Pakatan Rakyat said today the Election Commission's (EC) planned biometric system is an indirect admission that phantom voters are a norm in elections - an issue often raised by the opposition coalition.
However, the coalition opposes its implementation, citing financial and time constraints on top of a lack of checks and balances.
In a statement issued by the Pakatan secretariat, it credited the "indirect admission" by Prime Minister Najib Abdul Razak, who has backed the planned system, to the Bersih 2.0 rally held on July 9.
"The EC's move to introduce a biometric system as a way to prevent phantom voting and double voting is a sign that even BN hardliners in the government cannot ignore the strong message brought by (electoral reform group) Bersih 2.0.
"For this, we should congratulate hundreds of thousands of Malaysians who took the cause of Bersih 2.0 to their hearts and participated in one of the largest peaceful rallies in our nation's history.

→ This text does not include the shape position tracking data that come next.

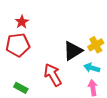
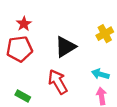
yellow cross: (96, 45) -> (105, 34), moved
black triangle: (73, 51) -> (65, 47), moved

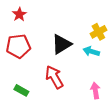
red star: (24, 24) -> (19, 14), moved
cyan arrow: (100, 74) -> (91, 51), moved

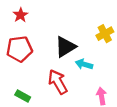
cyan arrow: (91, 51) -> (84, 64), moved

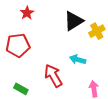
red star: (21, 15) -> (27, 13), moved
black triangle: (65, 47) -> (74, 21), moved

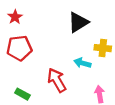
red star: (27, 13) -> (15, 17), moved
yellow cross: (97, 31) -> (103, 48), moved, turned 35

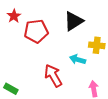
red pentagon: (19, 48) -> (36, 31), moved
green rectangle: (22, 94) -> (11, 89), moved

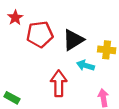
black triangle: (73, 21) -> (73, 40), moved
red arrow: (53, 76) -> (59, 83), turned 30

"Without their perseverance and courage, the EC and BN would continue in their denial mode," it said.
Political parties rendered useless
However, Pakatan stressed that it is opposed to the planned biometric system because it would render political parties useless in keeping check on the voting process.
"The responsibility and power currently vested in each party's polling agents to vet voters and be vigilant of phantom voting and double voting, is transferred ultimately to a computer system.
"Any moves that eliminates the ability of each political party to participate in vetting the election process runs against the demands of Bersih 2.0."
Furthermore, Pakatan pointed out a biometric-based voting system will cost the country hundreds of millions of ringgit without the guarantee that it would be implemented in time.
"Such a system will face various technical hiccups and security risks (and) an effective, transparent and fool-proof system will not be ready by the next general election in 2013," it added.
The statement said that the biometric system is built around a “false premise” that a person with an identity card is automatically a valid voter.
“This will allow a huge number of foreigners issued with identity cards to vote in the next general election,” it said.
Instead, Pakatan reaffirmed Bersih 2.0's long-held demand to use indelible ink as a solution to phantom voters rather than a complicated biometric system.
"The EC should go back to the demands of Bersih 2.0, especially the use of indelible ink, as this solution is widely used, cheap, effective, and will empower political parties to play its role in ensuring that elections are free and fair," the statement read.
The statement was jointly issued by PAS election director Dr Mohd Hatta Ramli, DAP international secretary Liew Chin Tong and PKR director of strategy Rafizi Ramli.